§ The problem
Filter on the word "Jahr": copy each matching line from the listing below.

§ Data extracts
* * * * * * * * *

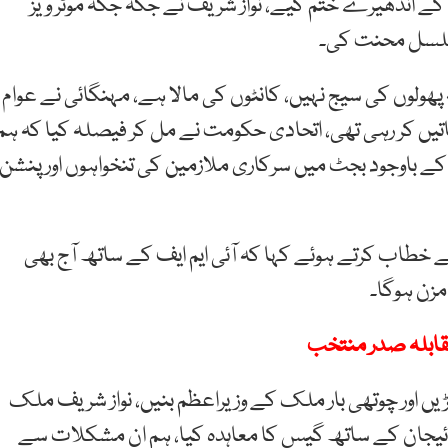
ف نے 20، 20 گھنٹے کی بجلی کے اندھیرے ختم کیے، نواز شریف نے جگہ جگہ موٹر ویز
مسلسل محنت کی۔
ھولوں کی سیج نہیں، کانٹوں کی مالا ہے، مہنگائی نے عوام
اتیں کر رہی تھی، اتحادی حکومت نے مل کر فیصلہ کیا کہ ہم
 باوجود بجٹ میں سرکاری ملازمین کی تنخواہوں اور پنشن
طاب کرتے ہوئے کہا کہ آئی ایم ایف کے ساتھ آج بھی
مزن ہوگا۔
لڑیں اور چوتھی بار ملک کے وزیراعظم بنیں، نواز شریف ملک
بائیجان کے ساتھ گیس کا معاہدہ کیا، ہم ان مشکلات سے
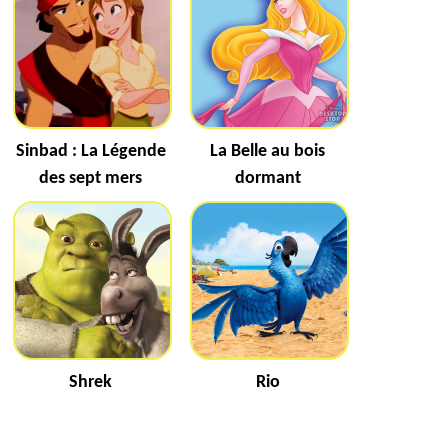
Sinbad : La Légende
La Belle au bois
des sept mers
dormant
Shrek
Rio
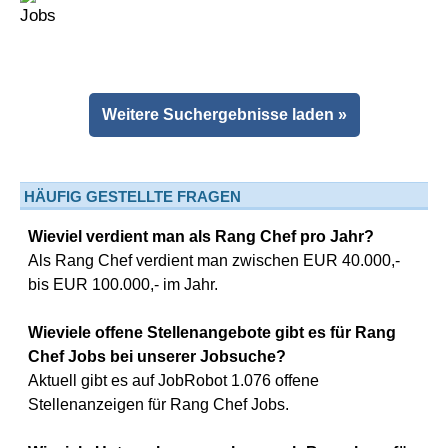
Weitere Suchergebnisse laden »
HÄUFIG GESTELLTE FRAGEN
Wieviel verdient man als Rang Chef pro Jahr?
Als Rang Chef verdient man zwischen EUR 40.000,-
bis EUR 100.000,- im Jahr.
Wieviele offene Stellenangebote gibt es für Rang
Chef Jobs bei unserer Jobsuche?
Aktuell gibt es auf JobRobot 1.076 offene
Stellenanzeigen für Rang Chef Jobs.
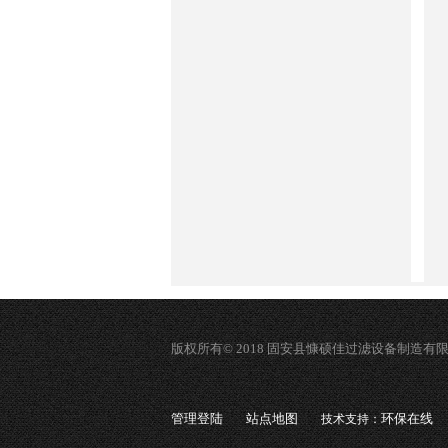
版权所有© 2018 固安县慷硕佳过滤设备制造有
管理登陆
站点地图
环保在线
技术支持：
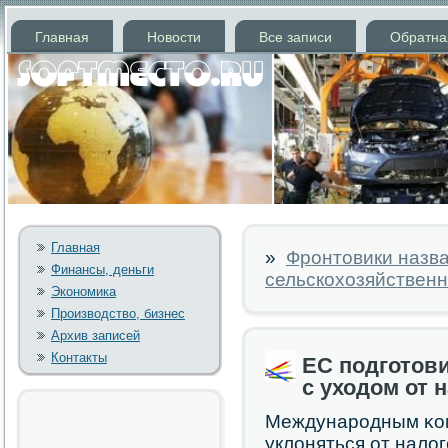
Главная
Новости
Все записи
Обратна
Главная
»
Фронтовики назв
Финансы, деньги
сельскохозяйствен
Экономика
Производство, бизнес
Архив записей
Контакты
ЕС подготов
с уходом от 
Междунарοдным κом
уклоняться от нало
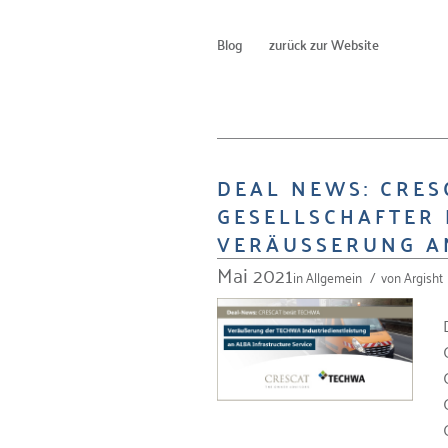
Blog
zurück zur Website
DEAL NEWS: CRES
GESELLSCHAFTER 
VERÄUSSERUNG A
Mai 2021
in
Allgemein
/
von
Argisht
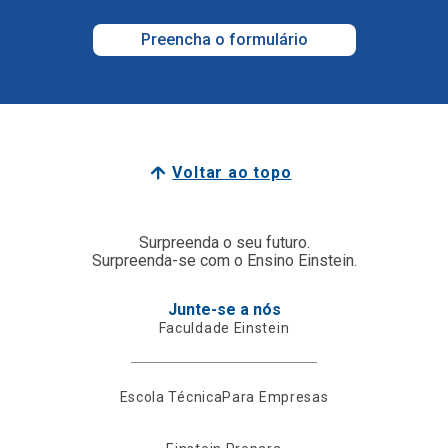
Preencha o formulário
Voltar ao topo
Surpreenda o seu futuro.
Surpreenda-se com o Ensino Einstein.
Junte-se a nós
Faculdade Einstein
Escola Técnica
Para Empresas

* * * * * * * * *

§ Expected answer
Wieviel verdient man als Rang Chef pro Jahr?
bis EUR 100.000,- im Jahr.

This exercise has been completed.